### Required action
Transcribe only the lines in the data below falling between the line with "- Achterzijde met aquarel en l" and the line with "أرضية الهيكل: 405 ملم", including those two lines, and leave out any picture.

• • •

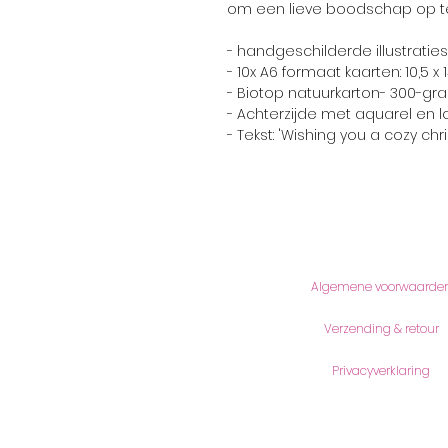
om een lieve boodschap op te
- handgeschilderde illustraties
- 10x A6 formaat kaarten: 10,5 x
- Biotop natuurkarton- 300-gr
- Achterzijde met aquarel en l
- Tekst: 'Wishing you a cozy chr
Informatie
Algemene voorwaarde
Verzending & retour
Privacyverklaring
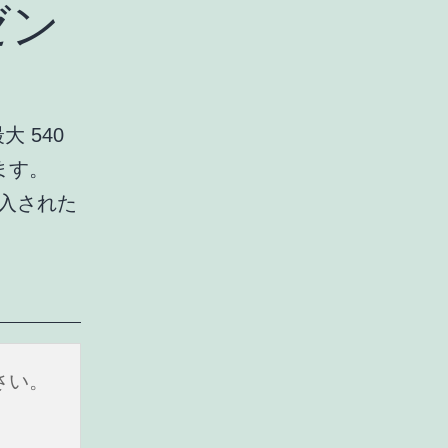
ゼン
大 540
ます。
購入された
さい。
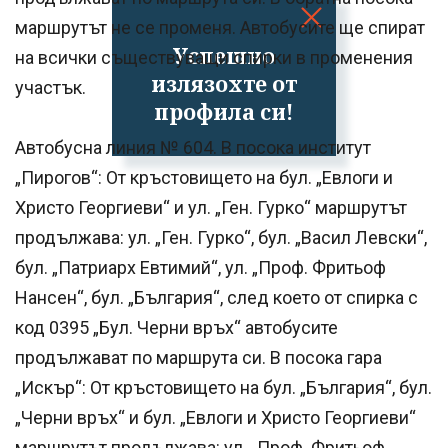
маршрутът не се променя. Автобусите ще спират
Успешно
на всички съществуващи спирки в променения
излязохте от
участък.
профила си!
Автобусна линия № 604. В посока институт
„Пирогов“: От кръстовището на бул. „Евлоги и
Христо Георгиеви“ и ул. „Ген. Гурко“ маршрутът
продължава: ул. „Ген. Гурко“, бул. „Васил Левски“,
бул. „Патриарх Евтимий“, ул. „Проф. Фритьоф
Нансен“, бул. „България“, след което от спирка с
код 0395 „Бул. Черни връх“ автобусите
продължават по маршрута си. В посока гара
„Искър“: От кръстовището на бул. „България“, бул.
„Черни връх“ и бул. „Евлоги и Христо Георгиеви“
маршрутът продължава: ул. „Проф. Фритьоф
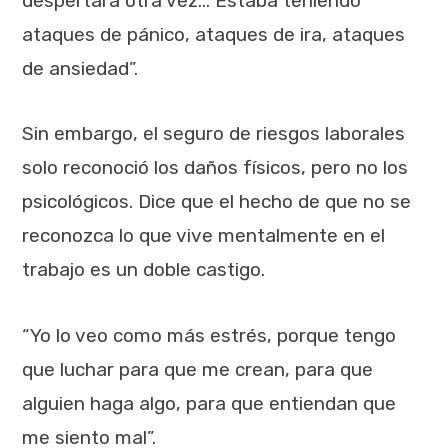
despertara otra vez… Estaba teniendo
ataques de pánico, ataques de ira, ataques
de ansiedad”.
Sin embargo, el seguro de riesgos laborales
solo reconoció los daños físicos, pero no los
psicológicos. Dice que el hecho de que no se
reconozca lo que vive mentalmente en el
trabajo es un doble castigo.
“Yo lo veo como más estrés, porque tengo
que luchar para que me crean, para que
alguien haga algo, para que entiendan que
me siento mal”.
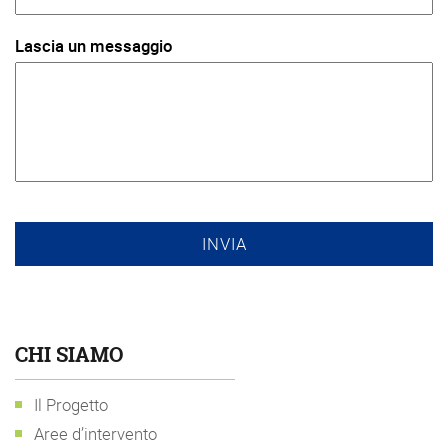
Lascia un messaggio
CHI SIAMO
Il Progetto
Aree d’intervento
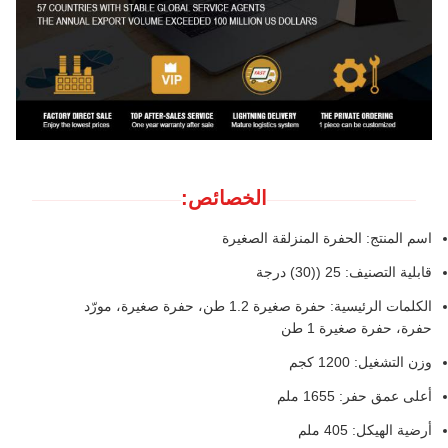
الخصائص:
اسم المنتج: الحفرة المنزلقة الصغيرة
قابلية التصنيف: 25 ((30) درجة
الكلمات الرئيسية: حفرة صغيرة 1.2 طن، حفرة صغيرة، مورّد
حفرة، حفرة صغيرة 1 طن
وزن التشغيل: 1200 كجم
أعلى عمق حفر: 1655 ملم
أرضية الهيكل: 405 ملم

• • •

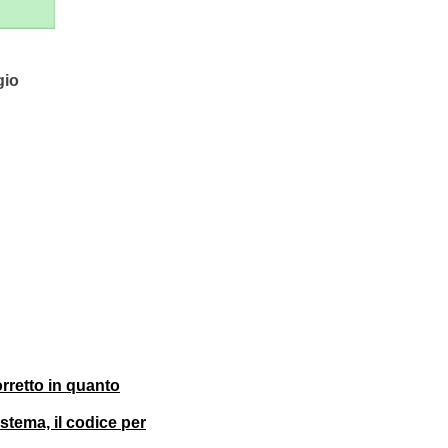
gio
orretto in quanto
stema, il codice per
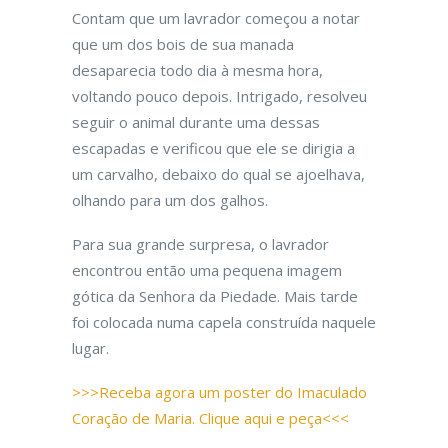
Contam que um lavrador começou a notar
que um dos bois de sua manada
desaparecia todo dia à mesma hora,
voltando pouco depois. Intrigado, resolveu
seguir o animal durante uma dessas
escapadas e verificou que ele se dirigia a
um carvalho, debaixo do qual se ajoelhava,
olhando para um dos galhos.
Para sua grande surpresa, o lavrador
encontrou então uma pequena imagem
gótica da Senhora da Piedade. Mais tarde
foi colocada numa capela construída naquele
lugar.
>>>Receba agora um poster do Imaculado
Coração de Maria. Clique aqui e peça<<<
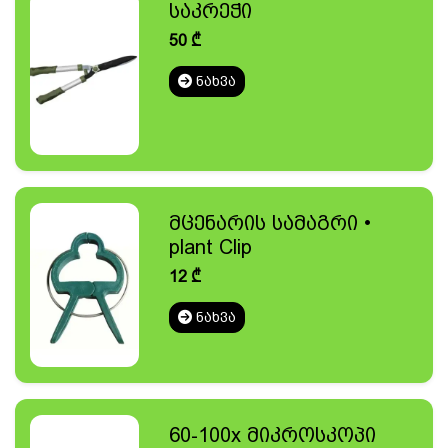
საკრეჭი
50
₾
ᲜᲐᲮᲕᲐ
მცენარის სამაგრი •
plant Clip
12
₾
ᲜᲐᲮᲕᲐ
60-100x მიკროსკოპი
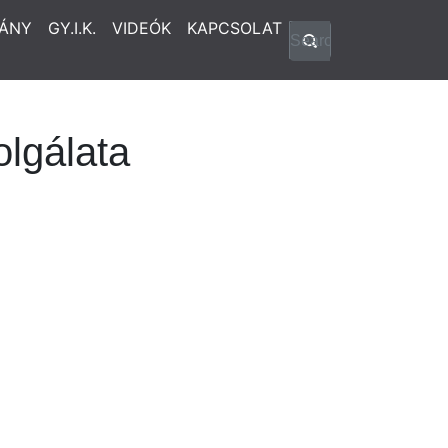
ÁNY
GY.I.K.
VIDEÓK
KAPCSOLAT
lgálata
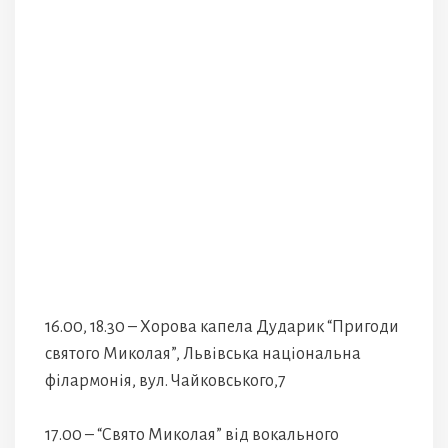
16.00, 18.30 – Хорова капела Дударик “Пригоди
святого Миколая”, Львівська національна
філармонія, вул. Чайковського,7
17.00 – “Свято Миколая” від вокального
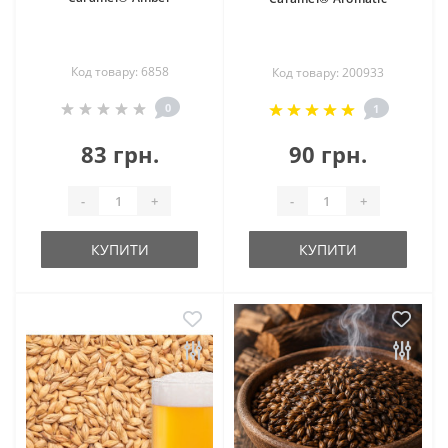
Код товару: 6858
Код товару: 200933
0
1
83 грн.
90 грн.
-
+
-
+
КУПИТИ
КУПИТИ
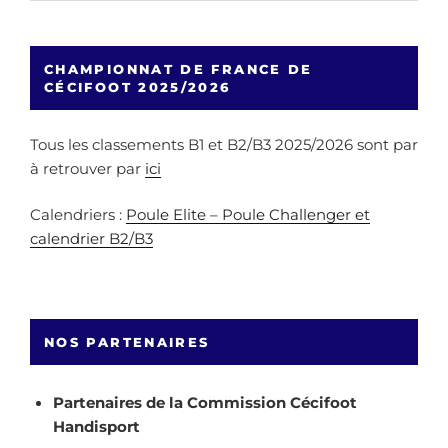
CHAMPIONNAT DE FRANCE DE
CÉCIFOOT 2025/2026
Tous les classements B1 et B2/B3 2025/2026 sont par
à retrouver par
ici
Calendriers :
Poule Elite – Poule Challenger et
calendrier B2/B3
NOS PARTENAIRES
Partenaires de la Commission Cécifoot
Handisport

• • •

### Exercise response
- Achterzijde met aquarel en l
- Tekst: 'Wishing you a cozy chr
Informatie
Algemene voorwaarde
Verzending & retour
Privacyverklaring
ゼン
大 540
ます。
購入された
さい。
маршрутът не се променя. Автобусите ще спират
Успешно
на всички съществуващи спирки в променения
излязохте от
участък.
профила си!
Автобусна линия № 604. В посока институт
„Пирогов“: От кръстовището на бул. „Евлоги и
Христо Георгиеви“ и ул. „Ген. Гурко“ маршрутът
продължава: ул. „Ген. Гурко“, бул. „Васил Левски“,
бул. „Патриарх Евтимий“, ул. „Проф. Фритьоф
Нансен“, бул. „България“, след което от спирка с
код 0395 „Бул. Черни връх“ автобусите
продължават по маршрута си. В посока гара
„Искър“: От кръстовището на бул. „България“, бул.
„Черни връх“ и бул. „Евлоги и Христо Георгиеви“
маршрутът продължава: ул. „Проф. Фритьоф
despertara otra vez… Estaba teniendo
ataques de pánico, ataques de ira, ataques
de ansiedad”.
Sin embargo, el seguro de riesgos laborales
solo reconoció los daños físicos, pero no los
psicológicos. Dice que el hecho de que no se
reconozca lo que vive mentalmente en el
trabajo es un doble castigo.
“Yo lo veo como más estrés, porque tengo
que luchar para que me crean, para que
alguien haga algo, para que entiendan que
me siento mal”.
Lascia un messaggio
CHI SIAMO
Il Progetto
Aree d’intervento
الخصائص:
اسم المنتج: الحفرة المنزلقة الصغيرة
قابلية التصنيف: 25 ((30) درجة
الكلمات الرئيسية: حفرة صغيرة 1.2 طن، حفرة صغيرة، مورّد
حفرة، حفرة صغيرة 1 طن
وزن التشغيل: 1200 كجم
أعلى عمق حفر: 1655 ملم
أرضية الهيكل: 405 ملم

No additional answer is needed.